Walking in silence for a time, Natalia was able to rest her mind. Catalyst was paying more attention to her than their surroundings so he hadn't noticed the noises coming from the swamp. He had no idea they were once again being stalked.

Without so much as a ripple in the water, a Blemmye rose behind them, slashing and tearing at the air as it tried to grab one of them. Smacking the Blemmye with the fitsall, Catalyst took Natalia by the hand and ran, leaving the Blemmye on its back in the swamp.

Well aware of the sounds around them now, Catalyst could hear the sounds of hooves splashing through the water trampling the Blemmye as the beast headed straight for them.

“What now?” said Catalyst, not knowing which way to run.

Grabbing Catalyst, Natalia dragged him behind some trees as the splashing of the hooves came to a stop and the gurgling from the Blemmye faded with its life.

Peeking around the tree, Catalyst came face to face with a Horrabbull, standing eight feet at the shoulders, with the body of a bull and the head of a horse. Catalyst just froze. He had seen these beasts before but had never been this close to one.

Natalia could only see the enormous rear end of the beast. She took Catalyst by the arm and pulled him away ever so quietly. They moved from tree to bush to tree trying to escape the huge animal, but being the size of an elephant the Horrabbull had no trouble following behind them at a gentle trot.

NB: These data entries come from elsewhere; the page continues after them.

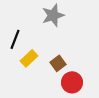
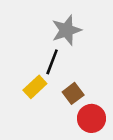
black line: (15, 39) -> (52, 62), moved

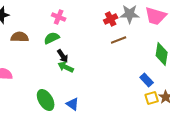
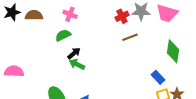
brown semicircle: (20, 37) -> (34, 15), moved
black arrow: (63, 56) -> (74, 53), turned -96

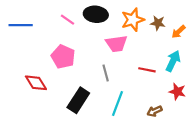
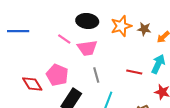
pink line: (67, 20) -> (64, 39), moved
pink trapezoid: (116, 44) -> (87, 48), moved
pink pentagon: (63, 57) -> (57, 75), moved

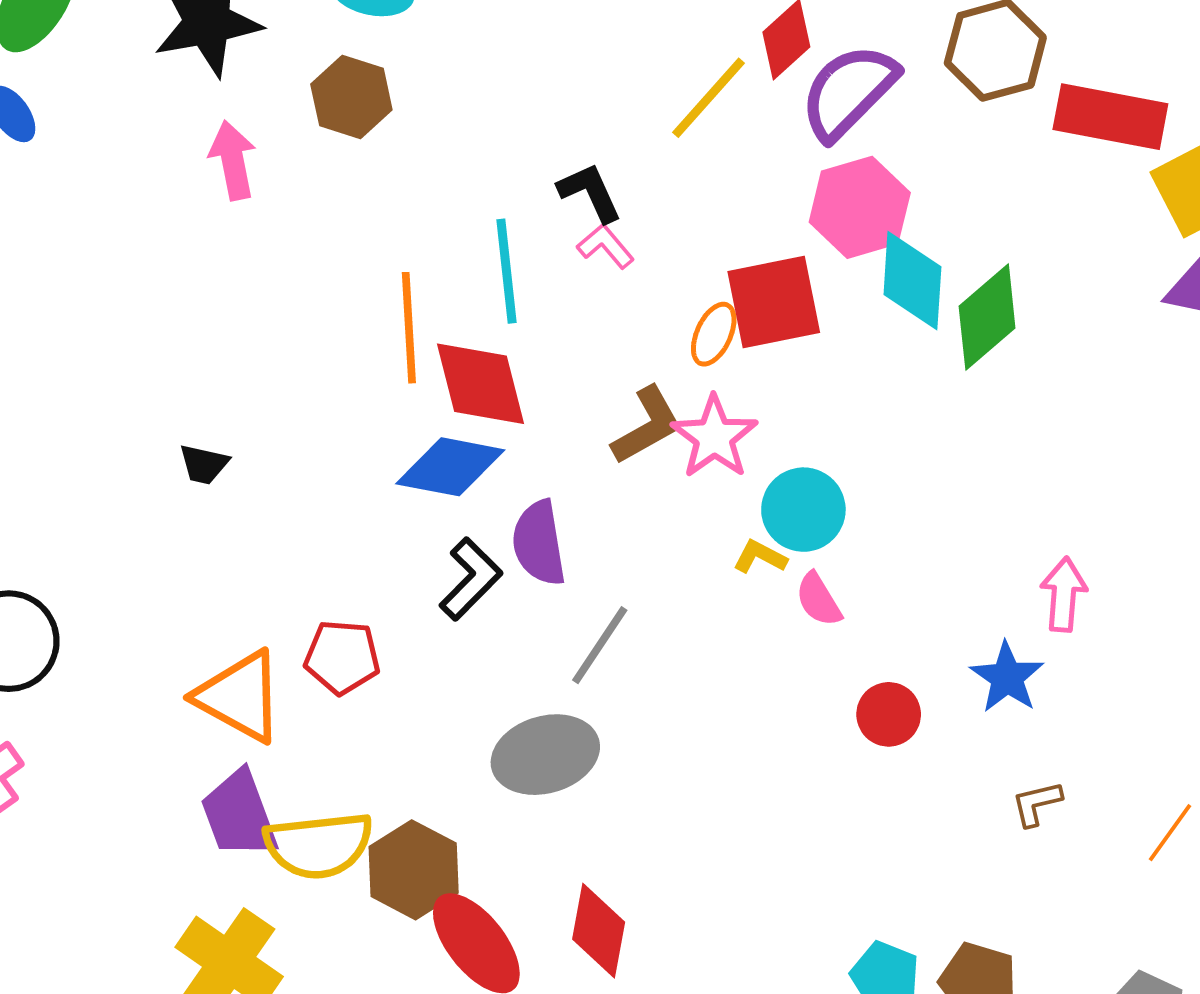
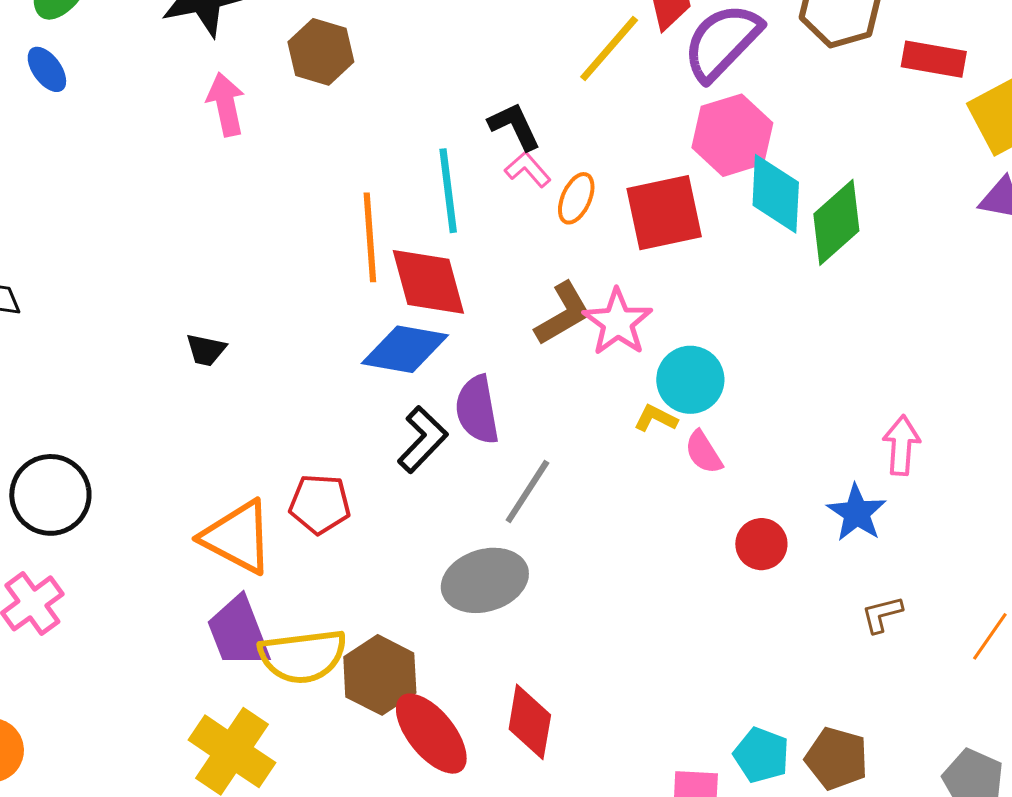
red rectangle: (1110, 117) -> (934, 59), size x0.7
orange ellipse: (714, 334) -> (576, 198), moved

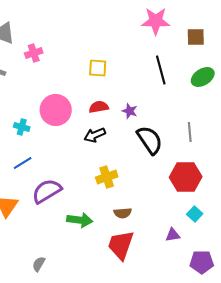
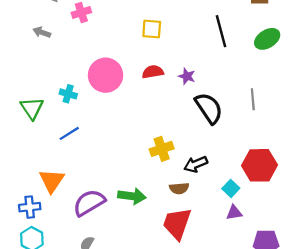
black arrow: (95, 135) -> (196, 164), moved
red hexagon: (186, 177) -> (259, 165), moved
purple semicircle: (47, 191) -> (89, 203), moved
cyan square: (195, 214) -> (231, 188), moved

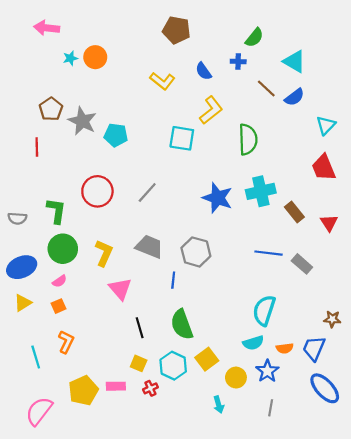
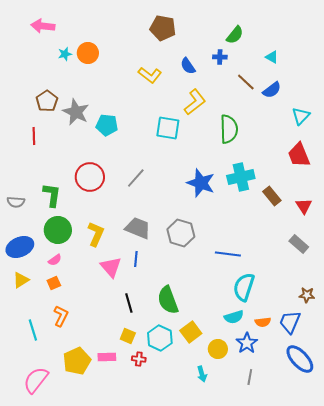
cyan triangle: (294, 61) -> (272, 57), size x0.6
blue line: (268, 253) -> (228, 254), moved
gray rectangle: (302, 264) -> (299, 244), moved
blue line: (173, 280) -> (136, 259), moved
red cross: (150, 388) -> (139, 359), turned 32

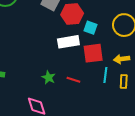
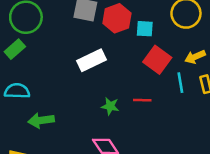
white rectangle: (68, 42) -> (92, 60), moved
red square: (93, 53) -> (157, 60), turned -30

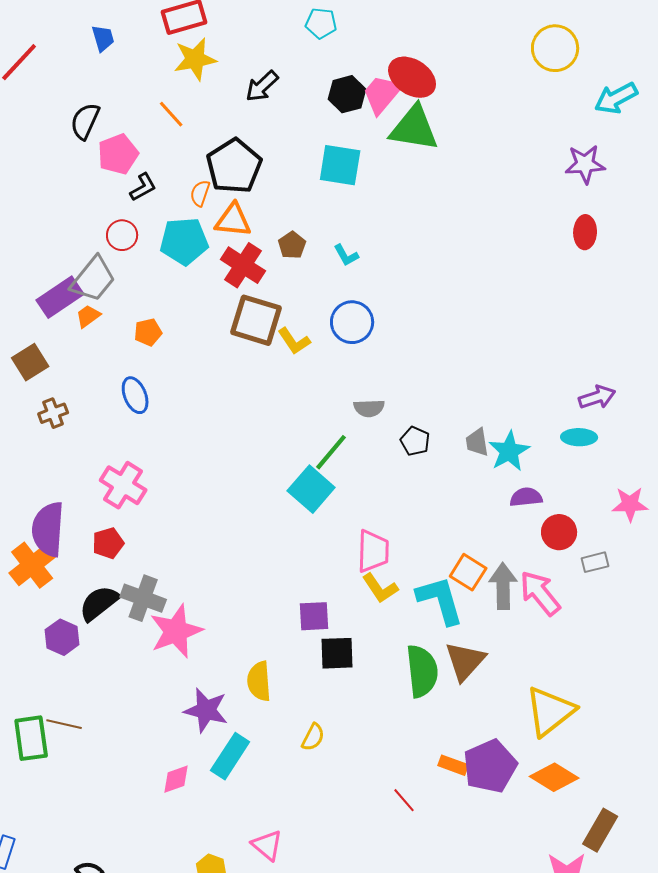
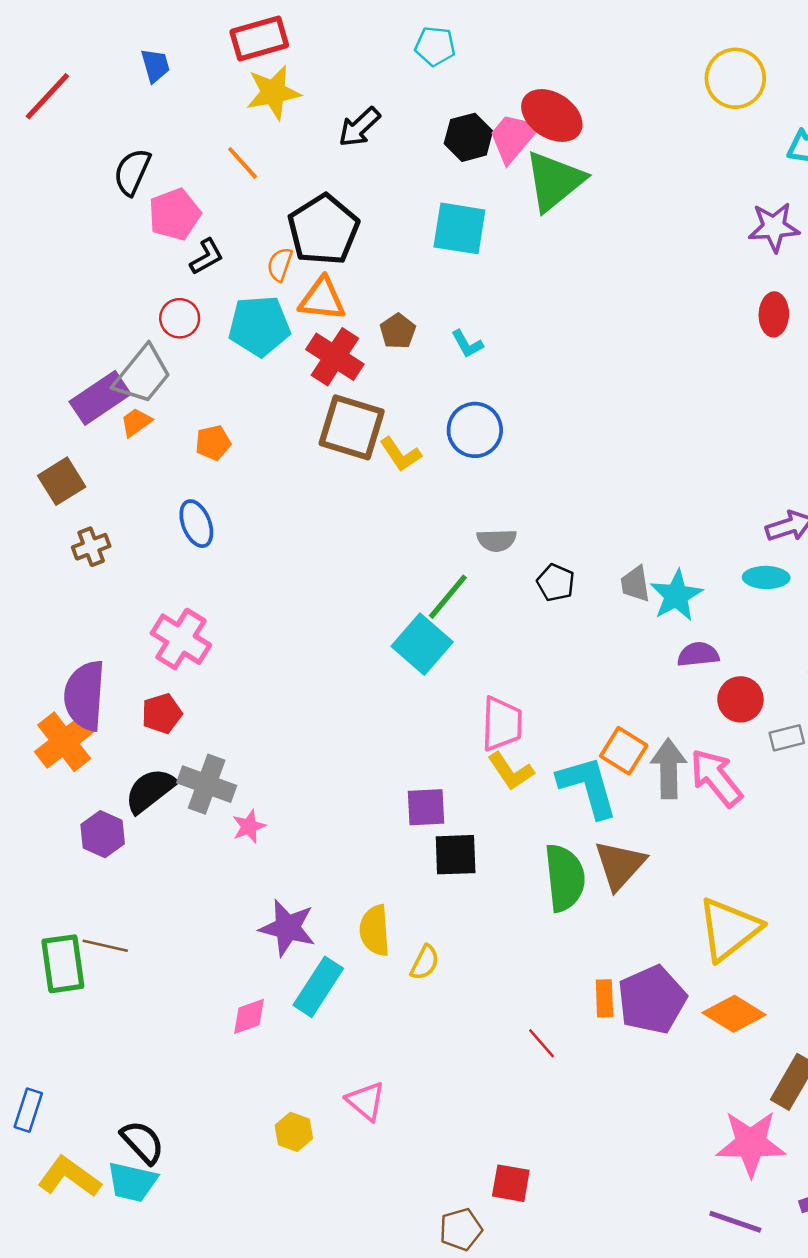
green triangle: (414, 128) -> (554, 181), turned -48
pink star: (176, 631) -> (249, 826), size x0.5
yellow semicircle: (259, 681) -> (375, 930), moved
orange rectangle: (453, 765) -> (604, 998), turned 68

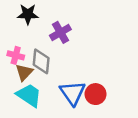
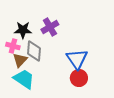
black star: (28, 14) -> (23, 30), moved
blue triangle: (73, 93) -> (77, 59), moved

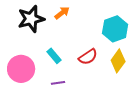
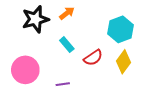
cyan rectangle: (54, 56) -> (67, 45), moved

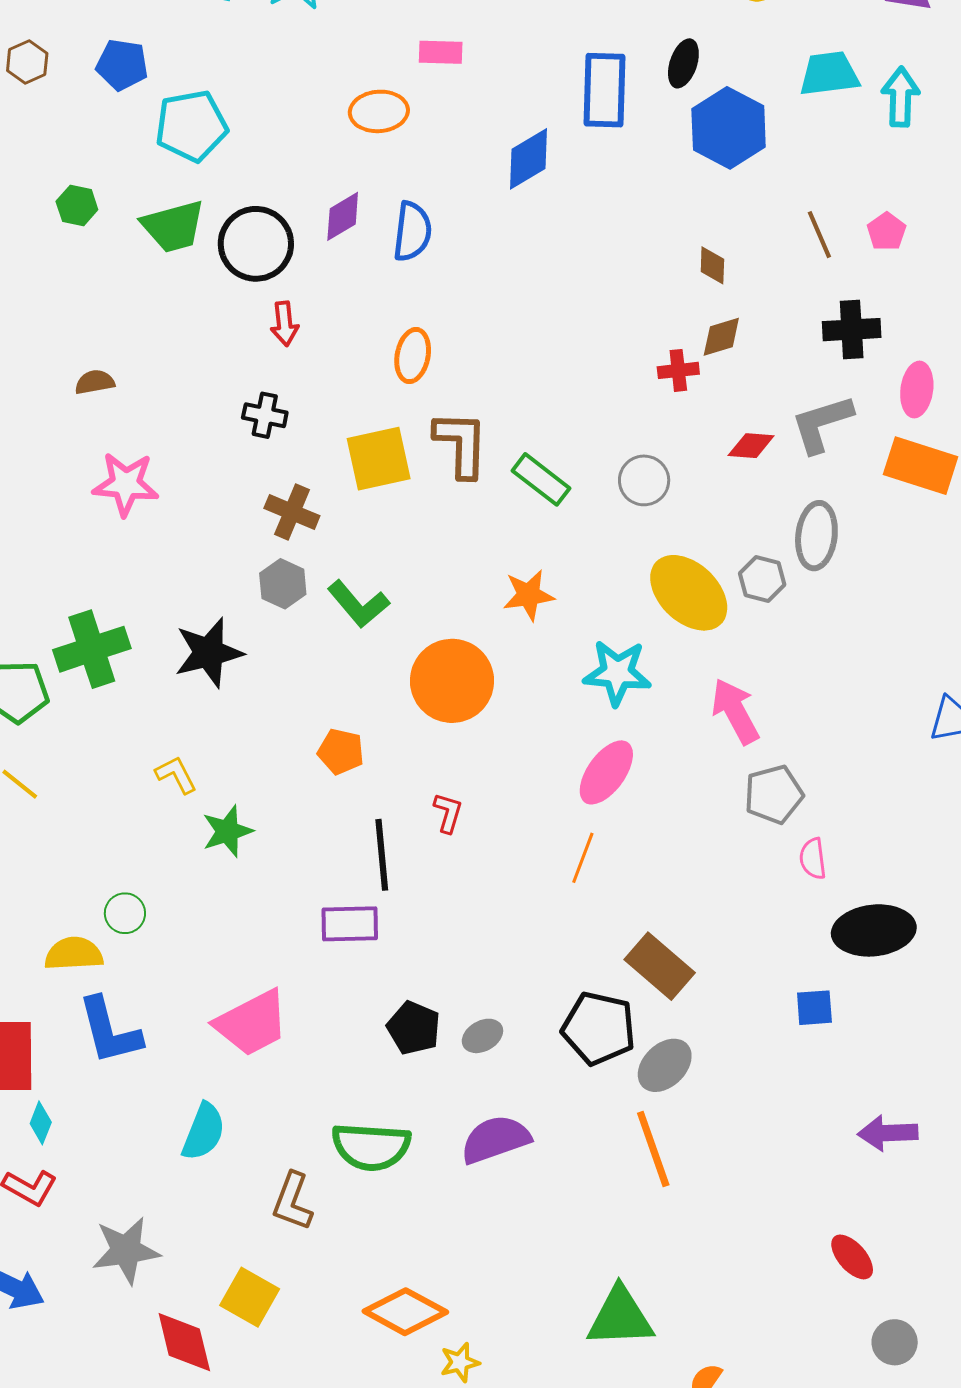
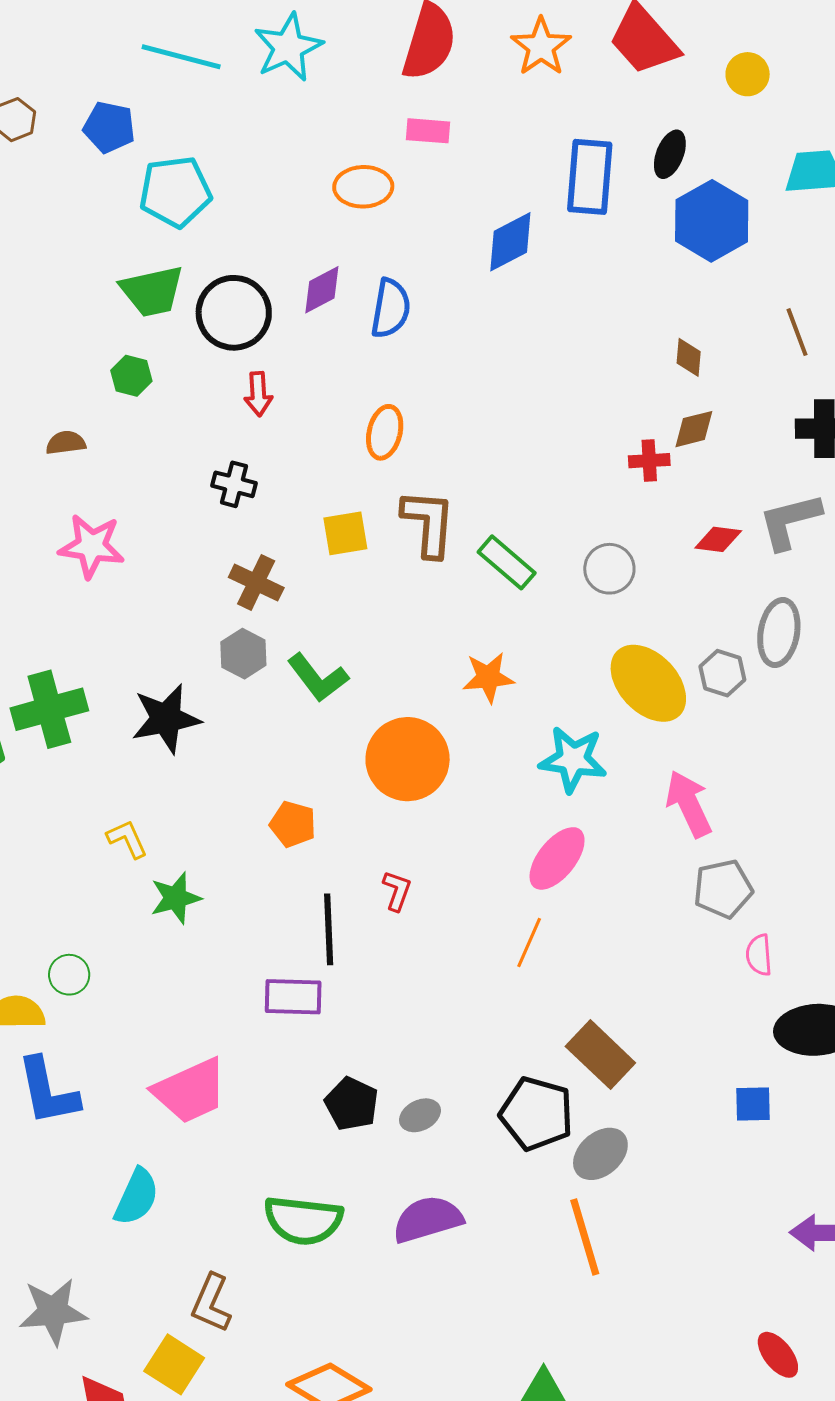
green hexagon: (77, 206) -> (131, 376), moved
yellow square: (379, 459) -> (345, 533), size x0.7
brown L-shape: (292, 1201) -> (211, 1303), moved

“Here it comes! Run, Catalyst!” yelled Natalia as she tried to make a dash for it.

Pulled back by Catalyst, Natalia found herself standing right beside Catalyst and his new friend the Horrabbull. It didn't take much for a gentle nudge of its nose to wipe away Natalia’s fears.

“Well imagine that, it saved us from that Blemmye and it wanted to say hi,” said Catalyst.

“What is this thing?” asked Natalia amazed by its gentle nature.

“It's a Horrabbull. Somewhere, somehow, someone must have cross-bred a horse and bull or they did it to themselves, but I doubt that,” replied Catalyst as he petted the beast.

“If they’re so gentle, why did you hide?” asked Natalia as she watched Catalyst stroke the Horrabbull’s face.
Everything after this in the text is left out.